Data Quality Assessment in Salesforce and Improvement with DataTrim

To get Clean Data, first you need Data Quality Assessment. Only then can you effectively get Clean Data.

If you don’t know where you are going, any road will get you there.
-Lewis Carroll

YOU NEED CLEAN DATA BECAUSE:
Lead, Contact or Account assignment by geography relies on standardized location values.

Data privacy rules, GDPR, etc. needs to be be applied across your database with different rules for different locations/countries

…but how would you know who is in California when your data looks like this:
CA
CAL
Cali
Calif.
California
Califoria

40% of all business initiatives fail to achieve their targeted benefits because of poor-quality data.

DataTrim Data Laundry is a Data Quality Assessment and Cleaning App for salesforce.

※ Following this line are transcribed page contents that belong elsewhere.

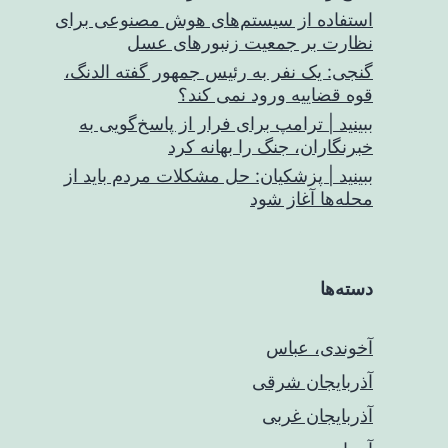
استفاده از سیستم‌های هوش مصنوعی برای
نظارت بر جمعیت زنبورهای عسل
گنجی: یک نفر به رئیس جمهور گفته الدنگ،
قوه قضاییه ورود نمی کند؟
ببینید | ترامپ برای فرار از پاسخ‌گویی به
خبرنگاران، جنگ را بهانه کرد
ببینید | پزشکیان: حل مشکلات مردم باید از
محله‌ها آغاز شود
دسته‌ها
آخوندی، عباس
آذربایجان شرقی
آذربایجان غربی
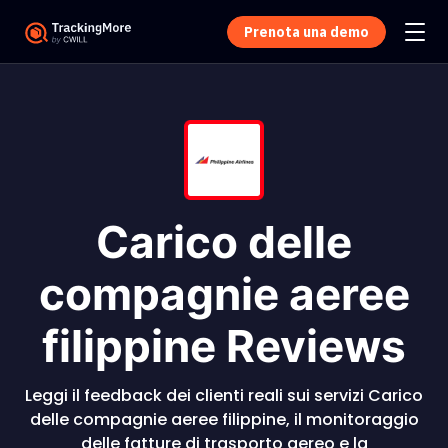
Prenota una demo
Carico delle
compagnie aeree
filippine Reviews
Leggi il feedback dei clienti reali sui servizi Carico
delle compagnie aeree filippine, il monitoraggio
delle fatture di trasporto aereo e la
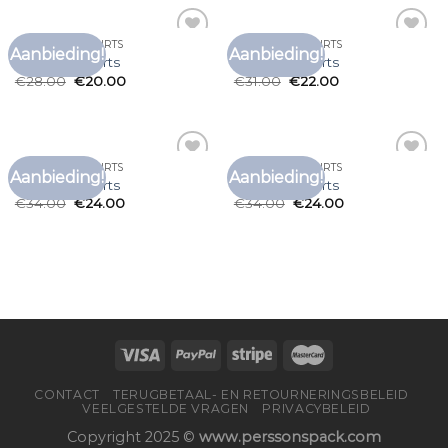
KWALITEIT T SHIRTS
KWALITEIT T SHIRTS
Aanbieding!
Aanbieding!
Toevoegen
Toevoegen
kwaliteit t shirts
kwaliteit t shirts
aan
aan
€
28.00
€
20.00
€
31.00
€
22.00
verlanglijst
verlanglijst
KWALITEIT T SHIRTS
KWALITEIT T SHIRTS
Aanbieding!
Aanbieding!
Toevoegen
Toevoegen
kwaliteit t shirts
kwaliteit t shirts
aan
aan
€
34.00
€
24.00
€
34.00
€
24.00
verlanglijst
verlanglijst
CONTACT
TERUGBETAAL- EN RETOURNERINGSBELEID
VEELGESTELDE VRAGEN
PRIVACYBELEID
Copyright 2025 ©
www.perssonspack.com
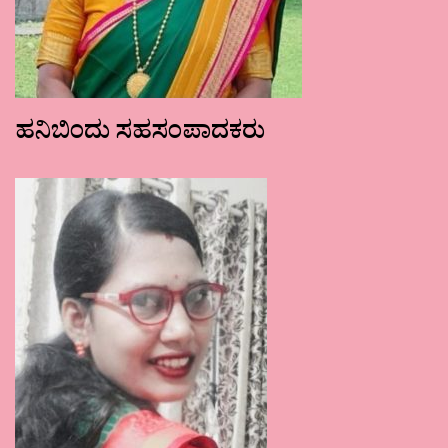
ಹನಿಬಿಂದು ಸಹಸಂಪಾದಕರು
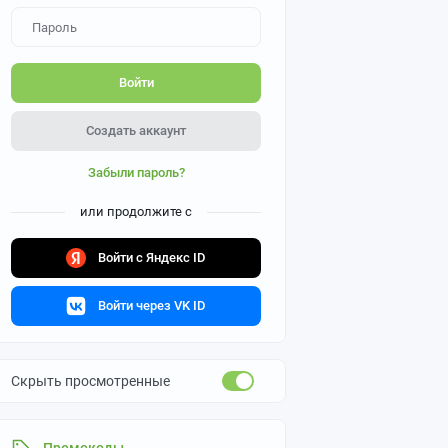
Войти
Создать аккаунт
Забыли пароль?
или продолжите с
Войти с Яндекс ID
Войти через VK ID
Скрыть просмотренные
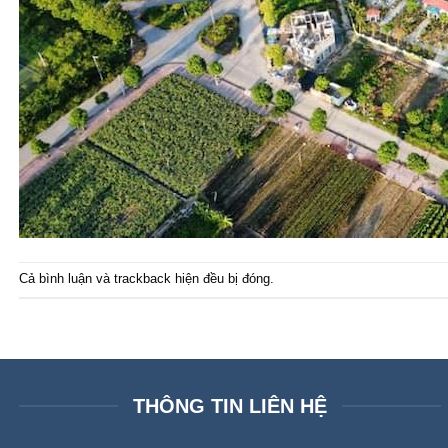
Cả bình luận và trackback hiện đều bị đóng.
THÔNG TIN LIÊN HỆ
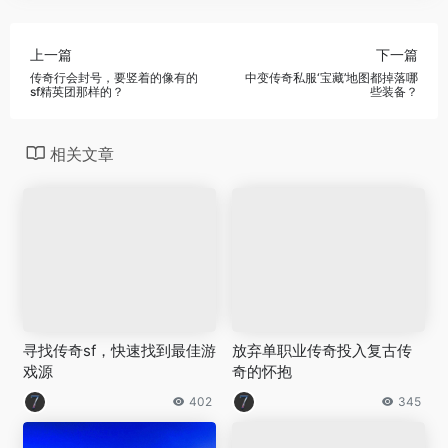
上一篇
下一篇
传奇行会封号，要竖着的像有的
中变传奇私服‘宝藏’地图都掉落哪
sf精英团那样的？
些装备？
相关文章
寻找传奇sf，快速找到最佳游
放弃单职业传奇投入复古传
戏源
奇的怀抱
402
345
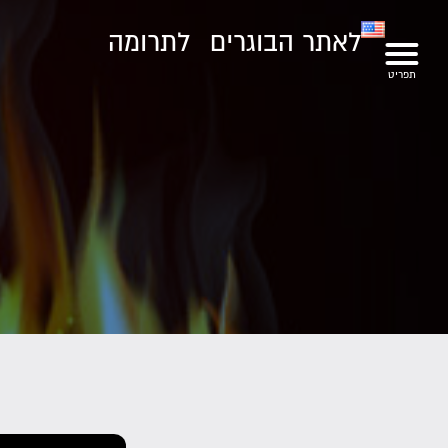
לאתר הבוגרים
לתרומה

As you can see in some of the examples below, the Data Laundry is actually capable of:
• Correcting the vast variation of State and Country values
• Identifying Country and State (where missing) from phone, location, email etc.
• Format Phone numbers
• Decode the Job Title into usable Job Role and Job Function picklists
• Correct misspellings etc.

Before		After
State	Country	State	Country
	ZA		South Africa
	US		United States
	USA		United States
	U.S.		United States
	SE		Sweden
	Croatia/Hrvatska		Croatia
	iNingizimu Afrika		South Africa
	SA		Saudi Arabia
	England		United kingdom
GA		GA	United States
CO		CO	United States
VIC		VIC	Australia
UGANDA			Uganda
United Kingdom			United kingdom
OK		OK	United States
FL		FL	United States
ACT		ACT	Australia

Table: State and Country Identification, Standardization and Normalization

Original		After
Email	Phone	State	Country
	+39 (236) 256 5555		Italy
	+33 (0)1 25 56 98 11		France
therese.taylor@datatrimtest.de			Germany
thormod.taylor@datatrim.test.no			Norway
emanule.jones@datatrim.test.fr			France
giani.johnson@datatrim.test.it			Italy
	(831) 222-5001	TX	United States
	(209) 555-0031	CA	United States

Table: State and Country Identification from other fields

Original	After
Title	Job Role	Job Function
Assistant Director Accounts Payable	Director	Accounts Payable
Controller	Manager	Finance
Supply Chain Consultant	Specialist	Operations
Finance Programme Lead – Data and Systems	Manager	Finance
Chief Information Officer	CIO	IT
Assistant	Assistant
Manager Warehouse & Procurment	Manager	Procurement
Directeur Informatique	Director	IT
Senior Director, BPO Vendor Management	Director	Procurement
Business owners	CEO
Chief Executive Officer & Chairman of the Board	CEO
VP of Marketing & Communications	Vice President	Marketing

Table: Job Role and Job Function recoding from Job Title

In this article we will walk you through the steps to successfully Assess your current Data Quality, Improve the Data Quality and put a process in place so that you can keep the higher Data Quality level on an ongoing basis.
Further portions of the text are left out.